You can share the assets or compute quota of your Earth Engine enabled project with other Earth Engine users at the project level. An Earth Engine enabled project has the Earth Engine API enabled and an assets folder as described on Set up your Earth Engine enabled Cloud Project page. Earth Engine assets or compute can be shared with another user or group of users. If you want to share with a group of users, Create a new Google Group and note its email (available from the About link on the group page). This page describes how to provide access to resources, for either an individual or group. See also the Roles and Permissions page for details on the specific set of permissions and roles required for different activities.
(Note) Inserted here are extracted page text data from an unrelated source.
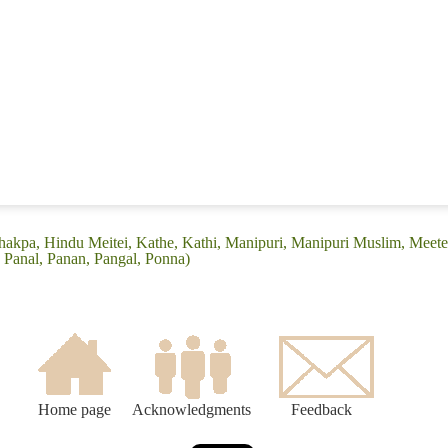
hakpa, Hindu Meitei, Kathe, Kathi, Manipuri, Manipuri Muslim, Meetei
, Panal, Panan, Pangal, Ponna)
Home page
Acknowledgments
Feedback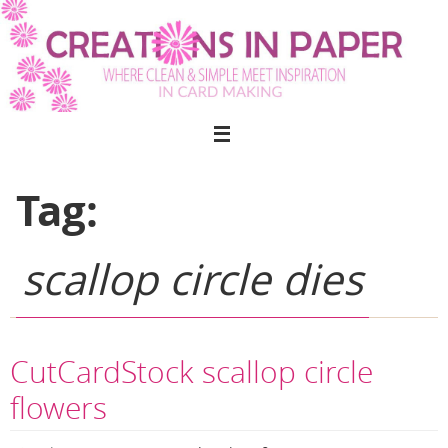
Skip
to
content
Tag:
scallop circle dies
CutCardStock scallop circle
flowers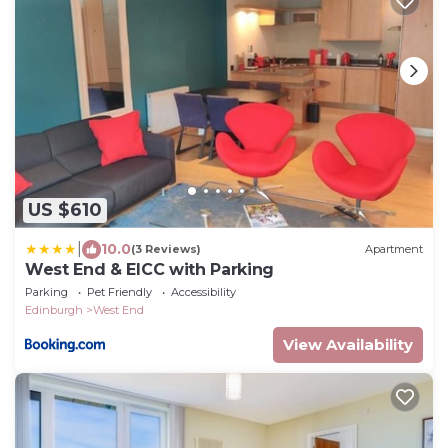
US $610
|
10.0
(3 Reviews)
Apartment
West End & EICC with Parking
Parking
Pet Friendly
Accessibility
Edinburgh
West End
View Availability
Earth Engine Service Usage
To use the Earth Engine API on a Cloud Project, the API must be enabled on the project (see
this
page for instructions), and the user must have at least the permissions in the
Earth Engine Resource Viewer role (learn more about
predefined
Earth Engine IAM Roles). Additionally, the user must have at least
serviceusage.services.use permission on the project. That permission
can be can be provided through the project Owner or Editor roles, or through the specific
Service
Usage Consumer role. The Code Editor will show an error if the user does not have
required Earth Engine permissions and Service Usage permissions on the selected project.
Assets
Asset level permissions
There are several options to update permissions at the asset level.
- Use the Assets Manager in the Code Editor.
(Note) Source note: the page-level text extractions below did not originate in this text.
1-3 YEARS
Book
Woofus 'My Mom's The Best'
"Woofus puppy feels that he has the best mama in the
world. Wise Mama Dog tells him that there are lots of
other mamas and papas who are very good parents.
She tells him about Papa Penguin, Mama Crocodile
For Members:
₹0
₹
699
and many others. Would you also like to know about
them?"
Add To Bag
- Use the Earth Engine command line.
- Use a client library, for example,
ee.data.setAssetAcl(). - Or call the REST API directly.
Project level asset permissions
Sharing at the project level sets permissions on all assets in your Earth Engine enabled Cloud Project at once.
You can share assets at the project level by assigning the appropriate Identity and Access Management (IAM) role on your project's IAM admin page. There are Predefined Earth Engine IAM Roles for sharing Earth Engine assets and resources. See Understanding Roles for a more general overview of IAM roles.
When another user attempts to access one of your assets, permissions are first checked at the asset level. If permissions have not been set at the asset level or the check fails (i.e. no access), permissions will be checked at the project level.
Setting project level permissions
To set permissions at the project level, assign a project IAM role to a user or group of users:
-
Open the IAM page in the Google Cloud console
Open the IAM Page
Or hold the pointer over your project name on the Assets tab of the Code Editor and click the icon. - Click select a project and choose your project (you should already be there if you opened the IAM page from the Code Editor).
- Click ADD at the top and add the individual or group email as the new member, or click the icon next to the existing member in the project.
- In the Role drop down search for the Earth Engine Resource role you want to grant. See Predefined Earth Engine IAM Roles for details.
- Click the SAVE button.
VPC Service Controls
Earth Engine supports VPC Service Controls, a Google Cloud security feature which helps users secure their resources and mitigate data exfiltration risk. Adding resources to a VPC service perimeter allow for more control over data read and write operations.
Learn more about VPC-SC features and configuration.
Limitations
Enabling VPC Service Controls for your resources comes with a few limitations, for which we provided example workarounds:
| Limitation | Example alternative |
|---|---|
| Code Editor is not supported and VPC Service Controls won't allow using it with resources and clients inside a service perimeter. |
Use
Earth Engine Python API together with
the geemap library.
|
| Legacy assets are not protected by VPC Service Controls. | Use assets stored in Cloud projects. |
| Export to Google Drive is not supported by VPC Service Controls. |
|
| Earth Engine Apps are not supported for resources and clients inside a service parimeter. | No workaround available. |
Using Earth Engine with resources inside a secured VPC service perimeter is only available for Professional and Premium pricing plans. Trying to use Earth Engine API with a VPC-SC secured project associated with a Basic pricing plan will result in an error. To learn more about Earth Engine pricing visit official documentation.
More information about VPC Service Controls and its limitations can be found in Supported products and limitations.